We often hear of people making prognostications on when a quantum computer will start solving real world valuable problems. And often the answer we see is about 3-5 years which is mostly based upon someone’s gut feel rather than a more thorough rigorous analysis.

So we were recently interested in seeing a paper posted by Qulab that provides a more detailed study of exactly how many qubits would be required to perform a molecular simulation of certain biomolecules. Such simulations would be helpful to improve computational drug discovery and CRISPR gene editing. The team used Microsoft’s Q# program language and associated quantum computing chemistry package to estimate the number of qubits to simulate twenty different dipeptide molecules. They estimate that this could be done with anywhere between 88 and 276 qubits on a non-error corrected NISQ machine, depending upon the particular dipeptide. In the paper, they described some of the techniques, such as active space reduction that can be used to reduce the qubit requirements.

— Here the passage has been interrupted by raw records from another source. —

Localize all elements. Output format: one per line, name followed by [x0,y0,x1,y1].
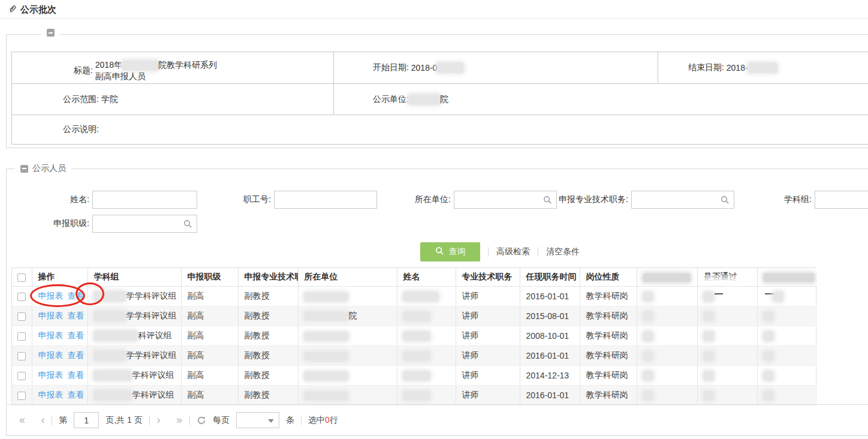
level-input[interactable] [93,215,197,232]
view-link[interactable]: 查看 [68,370,85,380]
unit-label: 公示单位: [373,94,409,105]
last-page-icon[interactable]: » [176,414,183,426]
apply-title-cell: 副教授 [238,385,298,405]
level-filter-label: 申报职级: [28,218,89,229]
redacted-blur [409,95,440,104]
redacted-blur [764,391,773,400]
view-link[interactable]: 查看 [68,311,85,320]
post-type-cell: 教学科研岗 [580,286,637,306]
report-form-link[interactable]: 申报表 [38,390,64,399]
redacted-blur [94,371,131,380]
start-date-label: 开始日期: [373,62,409,73]
redacted-blur [704,351,713,360]
search-icon[interactable] [721,196,730,206]
view-link[interactable]: 查看 [68,350,85,360]
unit-filter-label: 所在单位: [390,194,451,205]
redacted-blur [305,312,348,320]
redacted-blur [643,292,653,301]
redacted-blur [437,63,463,73]
discipline-group-suffix: 学学科评议组 [126,291,177,300]
view-link[interactable]: 查看 [68,390,85,399]
apply-level-cell: 副高 [181,365,238,385]
tenure-date-cell: 2015-08-01 [520,306,580,326]
redacted-blur [305,372,348,380]
current-title-cell: 讲师 [456,286,520,306]
next-page-icon[interactable]: › [156,414,161,426]
paperclip-icon [8,5,17,16]
collapse-personnel-icon[interactable] [20,165,28,173]
post-type-cell: 教学科研岗 [580,365,637,385]
clear-conditions-link[interactable]: 清空条件 [546,246,580,257]
unit-suffix: 院 [349,311,357,320]
view-link[interactable]: 查看 [68,291,85,300]
post-type-cell: 教学科研岗 [580,326,637,345]
refresh-icon[interactable] [197,416,206,427]
current-title-cell: 讲师 [456,385,520,405]
selected-count: 0 [325,415,330,425]
group-filter-label: 学科组: [751,194,812,205]
filter-empno: 职工号: [210,191,377,209]
page-number-input[interactable] [74,412,99,428]
redacted-blur [403,332,430,341]
redacted-blur [704,292,713,301]
query-button[interactable]: 查询 [420,242,480,261]
name-input[interactable] [93,191,197,208]
search-icon[interactable] [183,220,192,230]
row-checkbox[interactable] [17,352,26,360]
redacted-blur [403,391,430,400]
redacted-blur [305,332,348,341]
start-date-value: 2018-0 [411,63,438,73]
personnel-panel-legend: 公示人员 [15,163,71,174]
current-title-cell: 讲师 [456,365,520,385]
personnel-table: 操作 学科组 申报职级 申报专业技术职务 所在单位 姓名 专业技术职务 任现职务… [11,267,816,405]
report-form-link[interactable]: 申报表 [38,330,64,340]
table-header-row: 操作 学科组 申报职级 申报专业技术职务 所在单位 姓名 专业技术职务 任现职务… [12,268,817,286]
redacted-blur [94,390,131,400]
report-form-link[interactable]: 申报表 [38,370,64,380]
row-checkbox[interactable] [17,392,26,400]
report-form-link[interactable]: 申报表 [38,291,64,300]
report-form-link[interactable]: 申报表 [38,311,64,320]
row-checkbox[interactable] [17,372,26,380]
scope-label: 公示范围: [63,94,99,105]
collapse-batch-icon[interactable] [47,29,55,37]
col-apply-level: 申报职级 [181,268,238,286]
tenure-date-cell: 2016-01-01 [520,286,580,306]
apply-title-input[interactable] [632,191,734,208]
view-link[interactable]: 查看 [68,330,85,340]
redacted-blur [94,311,125,321]
divider [52,416,52,425]
filter-unit: 所在单位: [390,191,557,209]
redacted-blur [94,331,137,341]
redacted-blur [704,312,713,321]
empno-input[interactable] [275,191,376,208]
redacted-blur [704,371,713,380]
apply-level-cell: 副高 [181,385,238,405]
personnel-legend-label: 公示人员 [32,163,66,174]
prev-page-icon[interactable]: ‹ [41,414,46,426]
redacted-blur [764,312,773,321]
redacted-blur [643,391,653,400]
report-form-link[interactable]: 申报表 [38,350,64,360]
selected-rows-status: 选中0行 [308,415,338,426]
advanced-search-link[interactable]: 高级检索 [496,246,530,257]
redacted-blur [764,351,773,360]
group-input[interactable] [815,191,868,208]
name-filter-label: 姓名: [28,194,89,205]
discipline-group-suffix: 学科评议组 [132,390,174,399]
unit-input[interactable] [454,191,556,208]
apply-title-cell: 副教授 [238,326,298,345]
col-redacted-1 [637,268,697,286]
first-page-icon[interactable]: « [19,414,26,426]
per-page-select[interactable] [236,412,279,428]
row-checkbox[interactable] [17,312,26,321]
row-checkbox[interactable] [17,332,26,341]
redacted-blur [94,351,125,360]
select-all-checkbox[interactable] [17,273,26,282]
table-row: 申报表查看 学学科评议组 副高 副教授 讲师 2016-01-01 教学科研岗 [12,345,817,365]
current-title-cell: 讲师 [456,306,520,326]
apply-level-cell: 副高 [181,306,238,326]
row-checkbox[interactable] [17,293,26,301]
scope-value: 学院 [101,94,118,105]
redacted-blur [403,351,430,360]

This research is by no means finished. Additional work still needs to be performed to figure out how to map these algorithms to actual quantum hardware. There are certain considerations such as accounting for the native gate set of a particular machine, adjusting for the particular qubit connectivity a machine may have, adding ancillary qubits for error correction and other things. But if one views the estimation we made earlier in our article Applying Moore’s Law to Quantum Qubits we would expect that machines with 300-1000 physical qubits will be available in the next 2-4 years. In addition, further work is need to better understand the gate depth needed as well the number of iterations the VQE (Variational Quantum Eigensolver) algorithm will need. These will significantly impact the length of time it may take to calculate the solution.

For more details, you can read the paper posted an arXiv here, a *Medium* article that summarized the results here, and a press release announcing the paper here.

7/19/2019

QuantumXJuly 27, 2019 at 4:27 amSorry but there is something that I don’t get. Current classical computers are capable of simulate quantum computers with logical qubits up to 50/70. I guess they could easily simulate 300 or more noisy qubit. But then what’s the advantage?

Doug FinkeJuly 27, 2019 at 12:33 pmNone of the 50+ qubit classical simulations being reported are simulating any form of error correction, such as the surface code. So the Logical:Physical ratio can be thought of as being 1:1. A direct simulation would require one to store about 2^50 complex numbers which is close to the limit of the Summit supercomputer. See the paper at https://arxiv.org/pdf/1905.00444.pdf by a team from Google, NASA, ORNL, and U of Illinois for details.

Because memory and processing requirements increase exponentially with the number of qubits, a 300 qubit simulation would require storing roughly 2^300 complex numbers which is more than the estimated number of atoms in the universe. The fact that the qubits might be noisy would not be of much help.